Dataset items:
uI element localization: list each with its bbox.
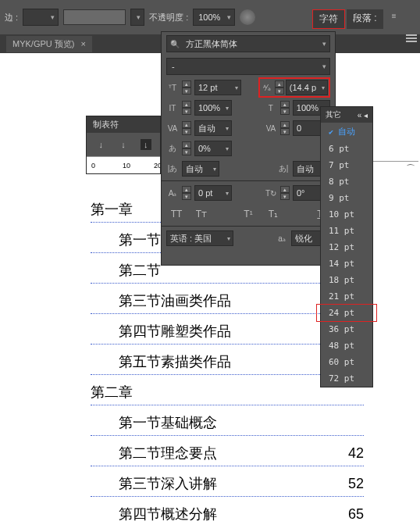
tabs-panel: 制表符 ↓ ↓ ↓ 0 10 20 [86, 116, 161, 174]
allcaps-button[interactable]: TT [168, 207, 185, 221]
leading-option[interactable]: 14 pt [321, 255, 372, 272]
tsume-field[interactable]: 0% [194, 141, 232, 156]
leading-option[interactable]: 18 pt [321, 272, 372, 288]
subscript-button[interactable]: T₁ [265, 207, 282, 221]
tab-character[interactable]: 字符 [312, 9, 345, 29]
vscale-field[interactable]: 100% [194, 100, 232, 116]
spin-down[interactable]: ▾ [182, 87, 191, 95]
language-field[interactable]: 英语 : 美国 [166, 230, 233, 246]
divider [162, 226, 335, 227]
section-title: 第五节素描类作品 [119, 352, 231, 371]
superscript-button[interactable]: T¹ [240, 207, 257, 221]
leading-option[interactable]: 60 pt [321, 354, 372, 370]
leading-option-auto[interactable]: ✔ 自动 [321, 123, 372, 141]
leading-option[interactable]: 7 pt [321, 157, 372, 173]
align-icon[interactable]: ≡ [388, 9, 400, 22]
leading-highlight: ᴬ⁄ₐ ▴ ▾ (14.4 p [258, 77, 330, 98]
swatch-dropdown[interactable] [130, 9, 144, 26]
opacity-field[interactable]: 100% [193, 9, 235, 26]
magnet-icon[interactable]: ⌒ [406, 162, 415, 176]
tab-right-icon[interactable]: ↓ [141, 139, 151, 150]
character-panel: 方正黑体简体 - ᵀT ▴ ▾ 12 pt ᴬ⁄ₐ ▴ ▾ (14.4 p IT… [161, 31, 336, 266]
swatch-input[interactable] [63, 9, 126, 25]
aki-left-field[interactable]: 自动 [182, 161, 219, 177]
section-title: 第三节油画类作品 [119, 291, 231, 310]
page-number: 65 [348, 506, 364, 523]
leading-option[interactable]: 6 pt [321, 141, 372, 157]
page-number: 42 [348, 445, 364, 462]
leading-option[interactable]: 9 pt [321, 190, 372, 206]
aki-right-icon: あ| [277, 162, 290, 175]
tracking-icon: VA [265, 122, 277, 134]
leading-option[interactable]: 11 pt [321, 223, 372, 239]
section-title: 第二节理念要点 [119, 444, 217, 462]
section-title: 第四节雕塑类作品 [119, 322, 231, 341]
section-title: 第三节深入讲解 [119, 474, 217, 493]
leading-menu-header: 其它 « ◂ [321, 107, 372, 123]
leading-option[interactable]: 12 pt [321, 239, 372, 255]
opacity-label: 不透明度 : [149, 12, 188, 23]
leading-option[interactable]: 36 pt [321, 321, 372, 337]
section-title: 第二节 [119, 261, 161, 280]
tab-left-icon[interactable]: ↓ [95, 139, 106, 150]
stroke-label: 边 : [5, 12, 18, 23]
section-title: 第四节概述分解 [119, 505, 217, 523]
leading-dropdown-menu: 其它 « ◂ ✔ 自动 6 pt 7 pt 8 pt 9 pt 10 pt 11… [320, 106, 373, 387]
smallcaps-button[interactable]: Tᴛ [193, 207, 210, 221]
vscale-icon: IT [166, 102, 179, 114]
tab-paragraph[interactable]: 段落 : [347, 9, 383, 29]
leading-option[interactable]: 8 pt [321, 173, 372, 190]
tab-align-buttons: ↓ ↓ ↓ [87, 133, 160, 156]
type-style-row: TT Tᴛ T¹ T₁ T [162, 203, 335, 224]
chapter-title: 第一章 [91, 200, 133, 219]
font-family-field[interactable]: 方正黑体简体 [166, 35, 330, 52]
panel-menu-icon[interactable] [406, 34, 417, 42]
aki-left-icon: |あ [166, 162, 179, 175]
document-tab-title: MYK/GPU 预览) [12, 38, 74, 50]
stroke-dropdown[interactable] [23, 9, 59, 26]
rotation-icon: T↻ [265, 187, 277, 199]
hscale-icon: T [265, 102, 277, 114]
chevrons-icon[interactable]: « ◂ [358, 111, 368, 120]
spin-up[interactable]: ▴ [275, 80, 284, 87]
kerning-icon: VA [166, 122, 179, 134]
tsume-icon: あ [166, 142, 179, 155]
baseline-shift-field[interactable]: 0 pt [194, 185, 232, 201]
font-size-field[interactable]: 12 pt [194, 80, 241, 95]
tabs-panel-header: 制表符 [87, 116, 160, 133]
leading-option[interactable]: 48 pt [321, 337, 372, 354]
leading-field[interactable]: (14.4 p [286, 80, 328, 95]
section-title: 第一节 [119, 230, 161, 249]
font-style-field[interactable]: - [166, 58, 330, 75]
divider [162, 180, 335, 181]
leading-option-highlighted[interactable]: 24 pt [321, 305, 372, 321]
document-tab[interactable]: MYK/GPU 预览) × [6, 36, 92, 52]
leading-option[interactable]: 21 pt [321, 288, 372, 305]
close-icon[interactable]: × [80, 39, 85, 48]
font-size-icon: ᵀT [166, 81, 179, 94]
leading-option[interactable]: 10 pt [321, 206, 372, 223]
chapter-title: 第二章 [91, 383, 133, 402]
baseline-shift-icon: Aₐ [166, 187, 179, 199]
tab-center-icon[interactable]: ↓ [118, 139, 129, 150]
ruler[interactable]: 0 10 20 [87, 156, 160, 173]
panel-tabs: 字符 段落 : ≡ [312, 9, 400, 29]
spin-up[interactable]: ▴ [182, 80, 191, 87]
antialias-icon: aₐ [276, 232, 288, 245]
globe-icon[interactable] [240, 9, 255, 25]
kerning-field[interactable]: 自动 [194, 120, 232, 136]
leading-icon: ᴬ⁄ₐ [261, 81, 273, 94]
page-number: 52 [348, 476, 364, 492]
check-icon: ✔ [329, 127, 333, 136]
leading-option[interactable]: 72 pt [321, 370, 372, 387]
spin-down[interactable]: ▾ [275, 87, 284, 95]
section-title: 第一节基础概念 [119, 413, 217, 432]
tabs-panel-title: 制表符 [93, 119, 119, 130]
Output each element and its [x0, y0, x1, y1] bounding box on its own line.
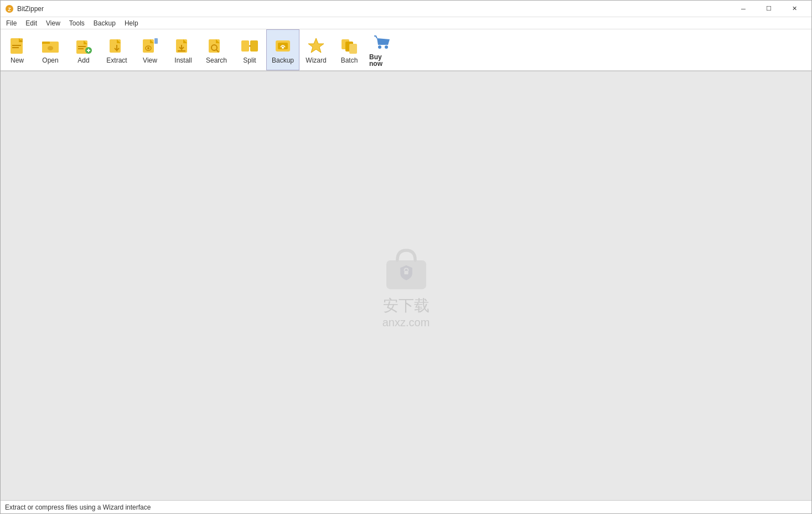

## Directions
Exact wording is required throughout: write out all the records, but no pictures.

## Solution to this exercise
uI element localization: list each with its bbox.
tabs-panel: 制表符 ↓ ↓ ↓ 0 10 20 [86, 116, 161, 174]
allcaps-button[interactable]: TT [168, 207, 185, 221]
leading-option[interactable]: 14 pt [321, 255, 372, 272]
tsume-field[interactable]: 0% [194, 141, 232, 156]
leading-option[interactable]: 18 pt [321, 272, 372, 288]
subscript-button[interactable]: T₁ [265, 207, 282, 221]
tab-character[interactable]: 字符 [312, 9, 345, 29]
vscale-field[interactable]: 100% [194, 100, 232, 116]
spin-down[interactable]: ▾ [182, 87, 191, 95]
language-field[interactable]: 英语 : 美国 [166, 230, 233, 246]
divider [162, 226, 335, 227]
section-title: 第五节素描类作品 [119, 352, 231, 371]
superscript-button[interactable]: T¹ [240, 207, 257, 221]
leading-option[interactable]: 60 pt [321, 354, 372, 370]
leading-option-auto[interactable]: ✔ 自动 [321, 123, 372, 141]
leading-option[interactable]: 7 pt [321, 157, 372, 173]
align-icon[interactable]: ≡ [388, 9, 400, 22]
leading-highlight: ᴬ⁄ₐ ▴ ▾ (14.4 p [258, 77, 330, 98]
swatch-dropdown[interactable] [130, 9, 144, 26]
opacity-field[interactable]: 100% [193, 9, 235, 26]
magnet-icon[interactable]: ⌒ [406, 162, 415, 176]
tab-right-icon[interactable]: ↓ [141, 139, 151, 150]
character-panel: 方正黑体简体 - ᵀT ▴ ▾ 12 pt ᴬ⁄ₐ ▴ ▾ (14.4 p IT… [161, 31, 336, 266]
swatch-input[interactable] [63, 9, 126, 25]
aki-left-field[interactable]: 自动 [182, 161, 219, 177]
section-title: 第三节油画类作品 [119, 291, 231, 310]
page-number: 65 [348, 506, 364, 523]
leading-option[interactable]: 6 pt [321, 141, 372, 157]
page-number: 42 [348, 445, 364, 462]
leading-option[interactable]: 9 pt [321, 190, 372, 206]
aki-right-icon: あ| [277, 162, 290, 175]
tracking-icon: VA [265, 122, 277, 134]
leading-option[interactable]: 11 pt [321, 223, 372, 239]
section-title: 第二节理念要点 [119, 444, 217, 462]
section-title: 第四节雕塑类作品 [119, 322, 231, 341]
section-title: 第三节深入讲解 [119, 474, 217, 493]
leading-menu-header: 其它 « ◂ [321, 107, 372, 123]
leading-option[interactable]: 12 pt [321, 239, 372, 255]
opacity-label: 不透明度 : [149, 12, 188, 23]
leading-option[interactable]: 36 pt [321, 321, 372, 337]
section-title: 第二节 [119, 261, 161, 280]
tab-left-icon[interactable]: ↓ [95, 139, 106, 150]
stroke-label: 边 : [5, 12, 18, 23]
section-title: 第四节概述分解 [119, 505, 217, 523]
leading-dropdown-menu: 其它 « ◂ ✔ 自动 6 pt 7 pt 8 pt 9 pt 10 pt 11… [320, 106, 373, 387]
smallcaps-button[interactable]: Tᴛ [193, 207, 210, 221]
vscale-icon: IT [166, 102, 179, 114]
tab-paragraph[interactable]: 段落 : [347, 9, 383, 29]
leading-option[interactable]: 8 pt [321, 173, 372, 190]
tab-align-buttons: ↓ ↓ ↓ [87, 133, 160, 156]
type-style-row: TT Tᴛ T¹ T₁ T [162, 203, 335, 224]
chapter-title: 第一章 [91, 200, 133, 219]
font-family-field[interactable]: 方正黑体简体 [166, 35, 330, 52]
panel-menu-icon[interactable] [406, 34, 417, 42]
aki-left-icon: |あ [166, 162, 179, 175]
document-tab-title: MYK/GPU 预览) [12, 38, 74, 50]
stroke-dropdown[interactable] [23, 9, 59, 26]
rotation-icon: T↻ [265, 187, 277, 199]
hscale-icon: T [265, 102, 277, 114]
chevrons-icon[interactable]: « ◂ [358, 111, 368, 120]
spin-up[interactable]: ▴ [275, 80, 284, 87]
kerning-icon: VA [166, 122, 179, 134]
tsume-icon: あ [166, 142, 179, 155]
baseline-shift-field[interactable]: 0 pt [194, 185, 232, 201]
font-size-field[interactable]: 12 pt [194, 80, 241, 95]
tabs-panel-header: 制表符 [87, 116, 160, 133]
leading-option[interactable]: 48 pt [321, 337, 372, 354]
leading-field[interactable]: (14.4 p [286, 80, 328, 95]
section-title: 第一节 [119, 230, 161, 249]
font-style-field[interactable]: - [166, 58, 330, 75]
divider [162, 180, 335, 181]
leading-option-highlighted[interactable]: 24 pt [321, 305, 372, 321]
document-tab[interactable]: MYK/GPU 预览) × [6, 36, 92, 52]
leading-option[interactable]: 21 pt [321, 288, 372, 305]
close-icon[interactable]: × [80, 39, 85, 48]
font-size-icon: ᵀT [166, 81, 179, 94]
leading-option[interactable]: 10 pt [321, 206, 372, 223]
chapter-title: 第二章 [91, 383, 133, 402]
baseline-shift-icon: Aₐ [166, 187, 179, 199]
tab-center-icon[interactable]: ↓ [118, 139, 129, 150]
ruler[interactable]: 0 10 20 [87, 156, 160, 173]
panel-tabs: 字符 段落 : ≡ [312, 9, 400, 29]
spin-up[interactable]: ▴ [182, 80, 191, 87]
antialias-icon: aₐ [276, 232, 288, 245]
globe-icon[interactable] [240, 9, 255, 25]
kerning-field[interactable]: 自动 [194, 120, 232, 136]
leading-icon: ᴬ⁄ₐ [261, 81, 273, 94]
page-number: 52 [348, 476, 364, 492]
check-icon: ✔ [329, 127, 333, 136]
leading-option[interactable]: 72 pt [321, 370, 372, 387]
spin-down[interactable]: ▾ [275, 87, 284, 95]
section-title: 第一节基础概念 [119, 413, 217, 432]
tabs-panel-title: 制表符 [93, 119, 119, 130]
Output each element and its [x0, y0, x1, y1] bounding box on its own line.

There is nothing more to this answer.